▸ ACTIVITY:
Transcribe the records that follow exactly. Skip the pictures.

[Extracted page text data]
== Segment start ==

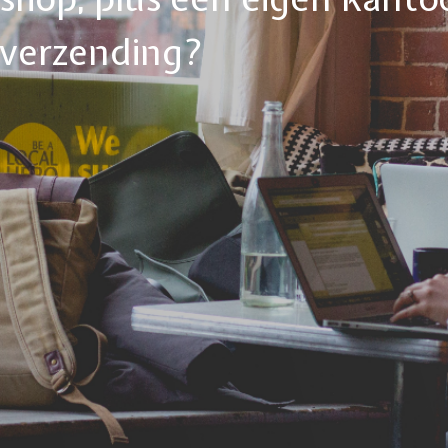
tverzending?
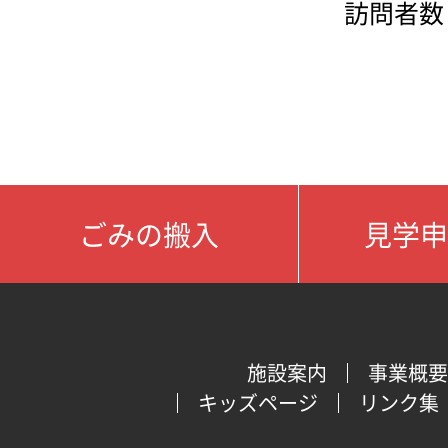
訪問者数：
ごみの搬入
見学申
施設案内
事業概要
キッズページ
リンク集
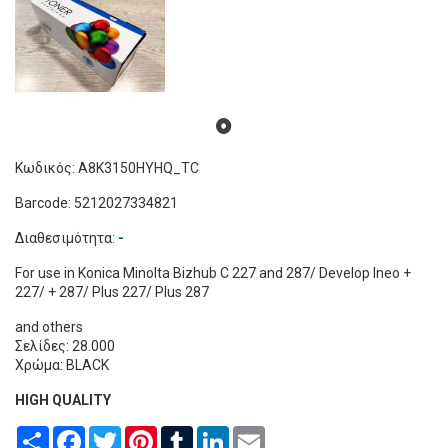
Κωδικός: A8K3150HYHQ_TC
Barcode: 5212027334821
Διαθεσιμότητα:
-
For use in Konica Minolta Bizhub C 227 and 287/ Develop Ineo +
227/ + 287/ Plus 227/ Plus 287
and others
Σελίδες: 28.000
Χρώμα: BLACK
HIGH QUALITY
Share
Facebook
Twitter
Pinterest
Tumblr
LinkedIn
Email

== Segment end ==

▸ TASK RESPONSE:
tverzending?
訪問者数：
ごみの搬入
見学申
施設案内
事業概要
キッズページ
リンク集
Κωδικός: A8K3150HYHQ_TC
Barcode: 5212027334821
Διαθεσιμότητα:
-
For use in Konica Minolta Bizhub C 227 and 287/ Develop Ineo +
227/ + 287/ Plus 227/ Plus 287
and others
Σελίδες: 28.000
Χρώμα: BLACK
HIGH QUALITY
Share
Facebook
Twitter
Pinterest
Tumblr
LinkedIn
Email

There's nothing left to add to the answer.